I'd like an exact copy of only the lines from the start of the listing below through the line that holds "Tucson Hybrid is". Please keep the pictures out.
Start of Block
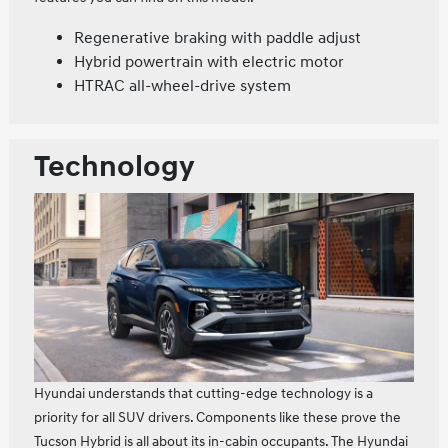
Regenerative braking with paddle adjust
Hybrid powertrain with electric motor
HTRAC all-wheel-drive system
Technology
Hyundai understands that cutting-edge technology is a
priority for all SUV drivers. Components like these prove the
Tucson Hybrid is all about its in-cabin occupants. The Hyundai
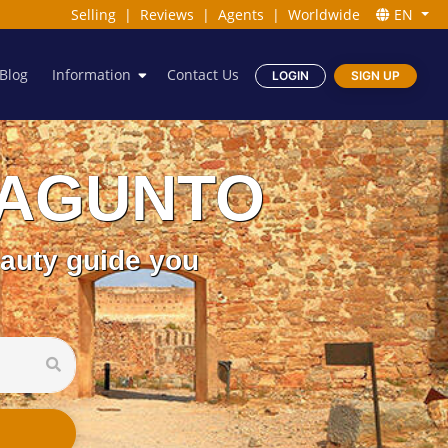
Selling
|
Reviews
|
Agents
|
Worldwide
EN
Blog
Information
Contact Us
LOGIN
SIGN UP
n SAGUNTO
eauty guide you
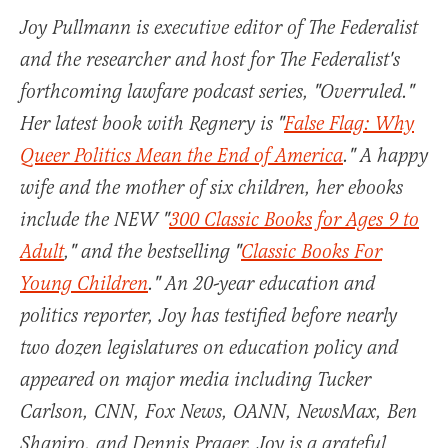
Joy Pullmann is executive editor of The Federalist
and the researcher and host for The Federalist's
forthcoming lawfare podcast series, "Overruled."
Her latest book with Regnery is "
False Flag: Why
Queer Politics Mean the End of America
." A happy
wife and the mother of six children, her ebooks
include the NEW "
300 Classic Books for Ages 9 to
Adult
," and the bestselling "
Classic Books For
Young Children
." An 20-year education and
politics reporter, Joy has testified before nearly
two dozen legislatures on education policy and
appeared on major media including Tucker
Carlson, CNN, Fox News, OANN, NewsMax, Ben
Shapiro, and Dennis Prager. Joy is a grateful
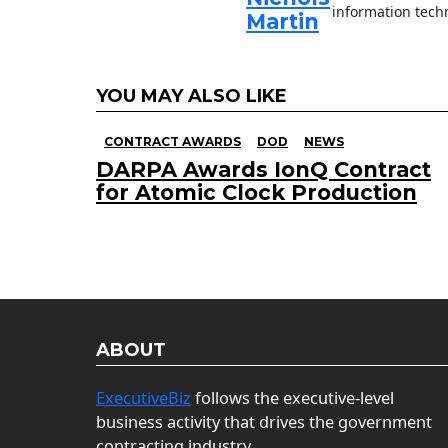
information techn
Martin
YOU MAY ALSO LIKE
CONTRACT AWARDS
DOD
NEWS
DARPA Awards IonQ Contract
for Atomic Clock Production
ABOUT
ExecutiveBiz
follows the executive-level
business activity that drives the government
contracting industry.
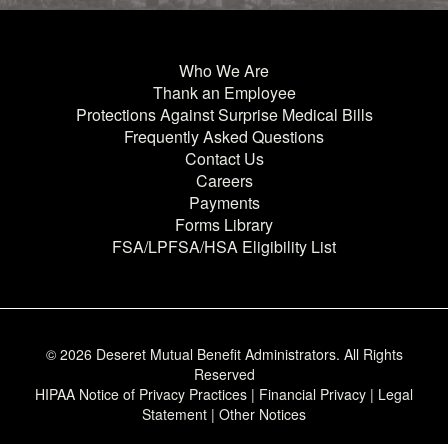
Who We Are
Thank an Employee
Protections Against Surprise Medical Bills
Frequently Asked Questions
Contact Us
Careers
Payments
Forms Library
FSA/LPFSA/HSA Eligibility List
© 2026 Deseret Mutual Benefit Administrators.
All Rights
Reserved
HIPAA Notice of Privacy Practices
|
Financial Privacy
|
Legal
Statement
|
Other Notices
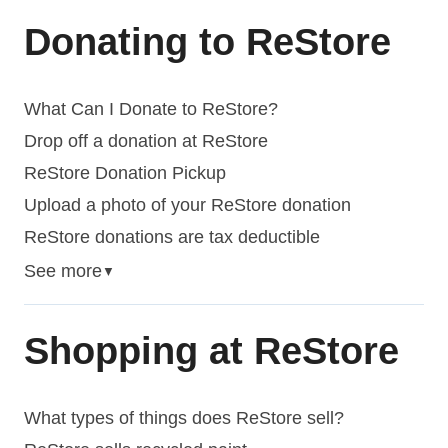
Donating to ReStore
What Can I Donate to ReStore?
Drop off a donation at ReStore
ReStore Donation Pickup
Upload a photo of your ReStore donation
ReStore donations are tax deductible
See more
▼
Shopping at ReStore
What types of things does ReStore sell?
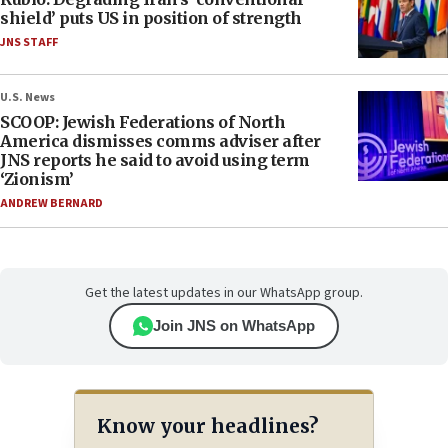
shield’ puts US in position of strength
JNS STAFF
U.S. News
SCOOP: Jewish Federations of North
America dismisses comms adviser after
JNS reports he said to avoid using term
‘Zionism’
ANDREW BERNARD
Get the latest updates in our WhatsApp group.
Join JNS on WhatsApp
Know your headlines?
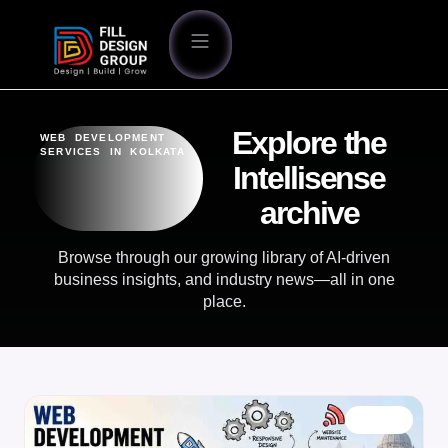
Explore the
WEB DEVELOPMENT
SERVICES IN KOLKATA
Intellisense
archive
Browse through our growing library of AI-driven
business insights, and industry news—all in one
place.
BLOG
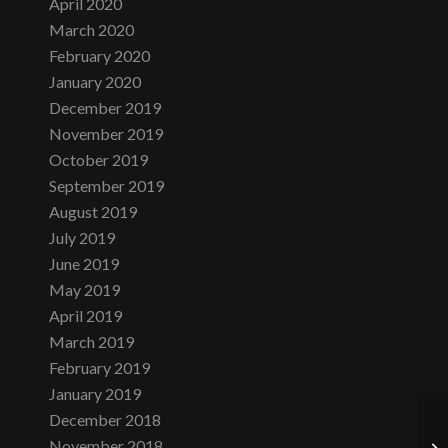
April 2020
March 2020
February 2020
January 2020
December 2019
November 2019
October 2019
September 2019
August 2019
July 2019
June 2019
May 2019
April 2019
March 2019
February 2019
January 2019
December 2018
November 2018
Mo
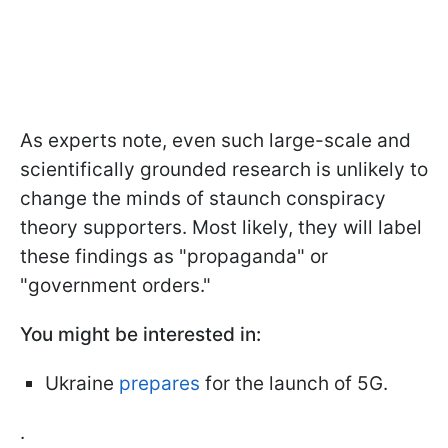
As experts note, even such large-scale and
scientifically grounded research is unlikely to
change the minds of staunch conspiracy
theory supporters. Most likely, they will label
these findings as "propaganda" or
"government orders."
You might be interested in:
Ukraine
prepares
for the launch of 5G.
.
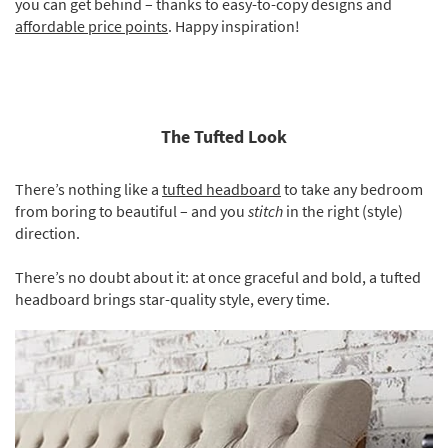
you can get behind – thanks to easy-to-copy designs and
affordable price points
. Happy inspiration!
The Tufted Look
There’s nothing like a
tufted headboard
to take any bedroom
from boring to beautiful – and you
stitch
in the right (style)
direction.
There’s no doubt about it: at once graceful and bold, a tufted
headboard brings star-quality style, every time.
End of Block
Result:
Regenerative braking with paddle adjust
Hybrid powertrain with electric motor
HTRAC all-wheel-drive system
Technology
Hyundai understands that cutting-edge technology is a
priority for all SUV drivers. Components like these prove the
Tucson Hybrid is all about its in-cabin occupants. The Hyundai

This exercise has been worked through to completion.